Quick to make and satisfying – roasted chickpeas answer the need for a healthy snack.
When we casually dump a can-full of chickpeas into a pan, we’re thinking of dinner, not how the ancient world ate the little yellow grains. But chickpeas found in Middle-Eastern archeological excavations have been proved to be eaten by folks as far back as 6790 BCE. The ancients ate young chickpeas raw, boiled the mature grains, and also ate the leaves. So can we. In fact, having access to the pungent spices of the Middle East, we can make far more delicious snacks of them than our faraway forefathers ever ate. (See our delicious recipe for humous here, and our equally good chickpea-filled sambusak pastries.)

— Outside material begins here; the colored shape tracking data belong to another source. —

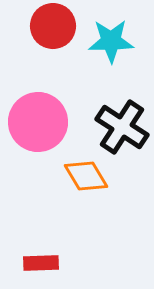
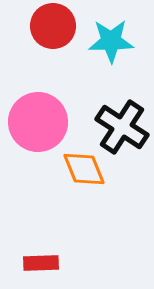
orange diamond: moved 2 px left, 7 px up; rotated 9 degrees clockwise
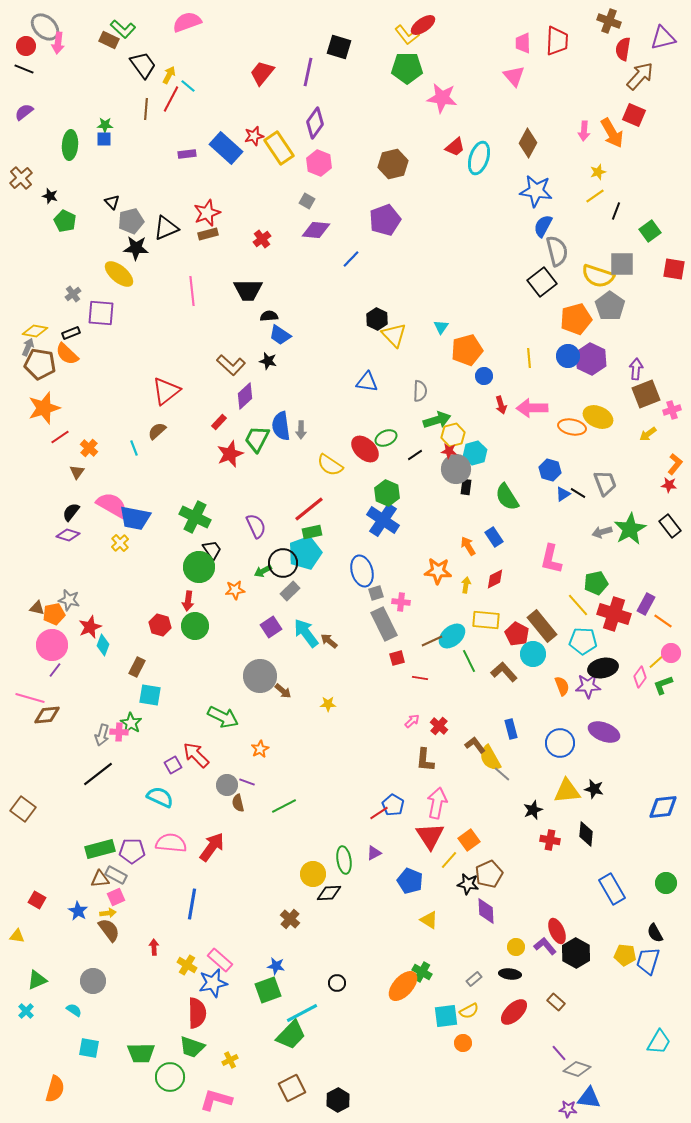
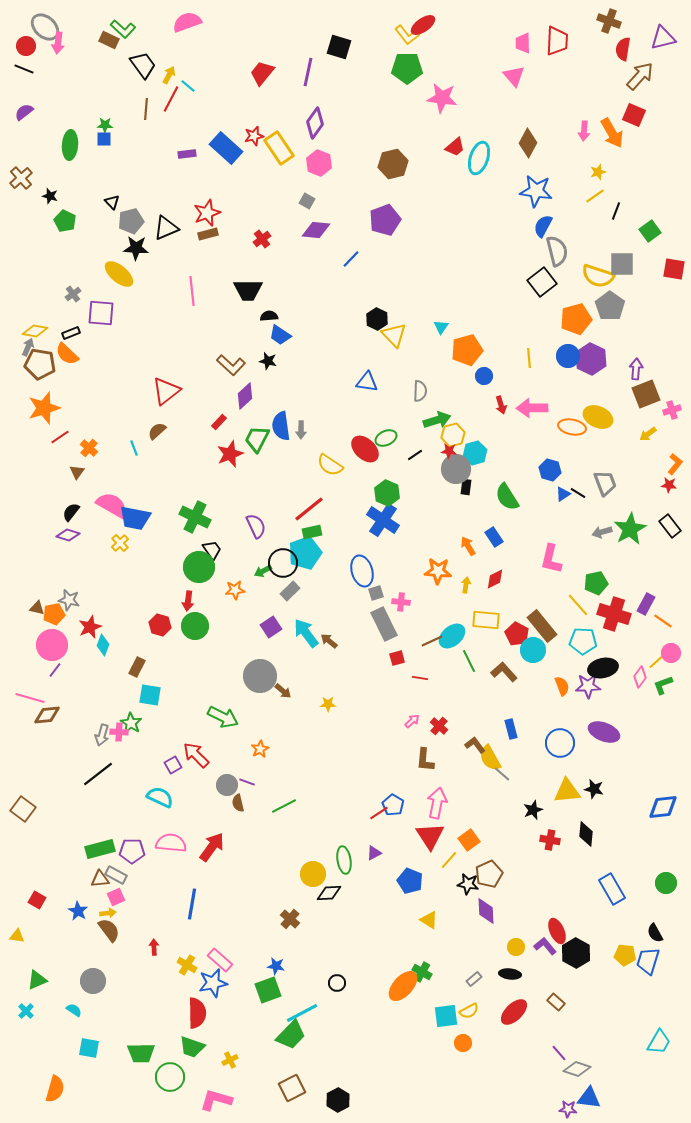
cyan circle at (533, 654): moved 4 px up
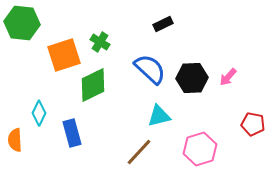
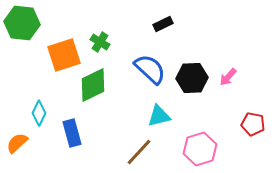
orange semicircle: moved 2 px right, 3 px down; rotated 50 degrees clockwise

High in protein and fiber, with satisfying complex carbohydrates, chickpeas seasoned with Middle Eastern spices and roasted are easy to make and popular with everyone.
makes 2 cups
1-15 ounce can chickpeas
1 tablespoon olive oil
1 teaspoon salt
1 teaspoon ground cumin
1/2 teaspoon ground coriander
1/4 teaspoon each chile powder, sweet paprika, and cinnamon
Preheat the oven 375°F -190°C.
Drain and rinse chickpeas. Roll in a kitchen towel to dry.
In a medium bowl, whisk olive oil and spices.
Add chickpeas and toss to coat all of them with oil.
Spread chickpeas out on a rimmed cookie sheet. Roast for 50-55 minutes until brown and crunchy, stirring half way through.
Allow chickpeas to cool before serving.